As a case in point, ImmunoGen earlier this week announced a deal with TPG Special Situations Partners that'll net it $200 million in upfront payments in exchange for 100% of the royalty revenue stream for Kadcyla, ImmunoGen's only Food and Drug Administration-approved cancer drug. ImmunoGen stands to eventually get 85% of its royalty revenue stream back once its partner, Roche (OTC:RHHBY), has paid between $235 million and $260 million in royalties to TPG Special Situations Partners, depending on timing.
Secondly, ImmunoGen has a bounty of high-profile collaborative partners and a monstrously deep pipeline. At the moment ImmunoGen has 13 compounds in clinical testing as well as nine other compounds in preclinical testing. Four of its 22 compounds are being developed in-house (three of which are in phase 1 studies, the other in preclinical trials), while the remainder are partnered.
But ImmunoGen has plenty of opportunity beyond Kadcyla, even if Kadcyla has been its cash cow thus far. BT-062, for instance, is an ADC being developed alongside Biotest that targets CD138 and is being examined in a number of indications, including multiple myeloma, metastatic bladder cancer, and triple-negative metastatic breast cancer. SAR3419 is another intriguing ADC compound being developed with Sanofi that's targeting CD-19 as a possible treatment for diffuse large B-cell lymphoma.

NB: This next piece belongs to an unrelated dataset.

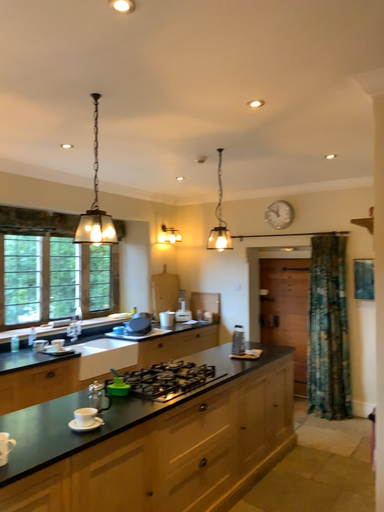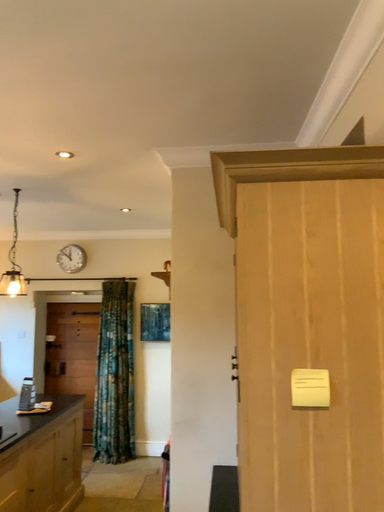 Question: Which way did the camera rotate in the video?

Choices:
 (A) rotated right
 (B) rotated left

Answer: (A)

With nearly two dozen compounds, ImmunoGen is getting plenty of swings to hit one out of the park.
Remember, no stock is perfect
Of course, any investors seriously thinking about holding ImmunoGen over the next 10 years need to also consider the risks.
For starters, ImmunoGen is losing money, and with the exception of the occasional royalty payment it isn't expected to be profitable until later this decade. What this means for investors is that ImmunoGen will need some degree of success from its pipeline in order to generate milestone revenue, otherwise it could seek to sell common stock in the future to generate cash.
Another point to remember is that a good chunk of ImmunoGen's value is tied to its in-house products. Because it nets 100% of revenue on in-house products as opposed to a small percentage of revenue for collaborative products, any failure or setback for in-house drugs could sting long-term shareholders. This was the case in Nov. 2013 when it discontinued a phase 2 study involving IMGN901, an in-house ADC targeting CD56 for patients with small-cell lung cancer, following a recommendation from the trial's independent data monitoring committee.
A small-cap worth considering
Even with a fresh trial failure or two in the minds of investors, I still believe ImmunoGen presents an intriguing risk-versus-reward profile. Its non-dilutive royalty deal with TPG gives the company a healthy cash runway, and its deep pipeline gives the company ample chances at long-term success. If you're an investor with a high tolerance for risk and you'd like exposure to the biotech sector, I'd suggest you dig more deeply into ImmunoGen as you might like what you find.